Exercise instructions
From the entries below, please gather each line containing the string "hàng".

--- --- ---

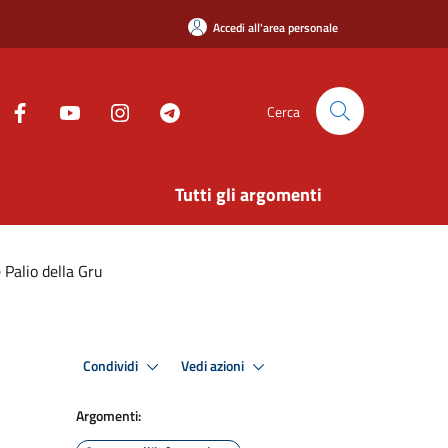
Accedi all'area personale
Cerca
Tutti gli argomenti
Palio della Gru
Condividi
Vedi azioni
Argomenti:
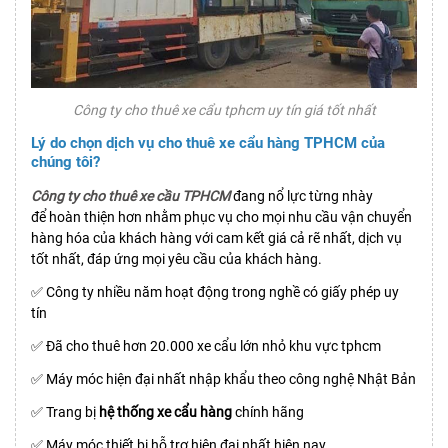
Công ty cho thuê xe cẩu tphcm uy tín giá tốt nhất
Lý do chọn dịch vụ cho thuê xe cẩu hàng TPHCM của
chúng tôi?
Công ty cho thuê xe cầu TPHCM
đang nổ lực từng nhày
để hoàn thiện hơn nhằm phục vụ cho mọi nhu cầu vận chuyển
hàng hóa của khách hàng với cam kết giá cả rẽ nhất, dịch vụ
tốt nhất, đáp ứng mọi yêu cầu của khách hàng.
✅ Công ty nhiều năm hoạt động trong nghề có giấy phép uy
tín
✅ Đã cho thuê hơn 20.000 xe cẩu lớn nhỏ khu vực tphcm
✅ Máy móc hiện đại nhất nhập khẩu theo công nghệ Nhật Bản
✅ Trang bị
hệ thống xe cẩu hàng
chính hãng
✅ Máy móc thiết bị hỗ trợ hiện đại nhất hiện nay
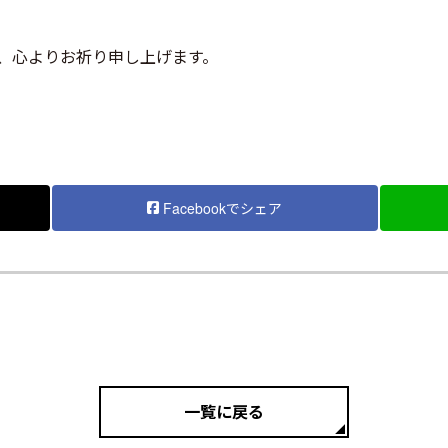
、心よりお祈り申し上げます。
Facebookでシェア
一覧に戻る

--- --- ---

Response
Lý do chọn dịch vụ cho thuê xe cẩu hàng TPHCM của
hàng hóa của khách hàng với cam kết giá cả rẽ nhất, dịch vụ
tốt nhất, đáp ứng mọi yêu cầu của khách hàng.
hệ thống xe cẩu hàng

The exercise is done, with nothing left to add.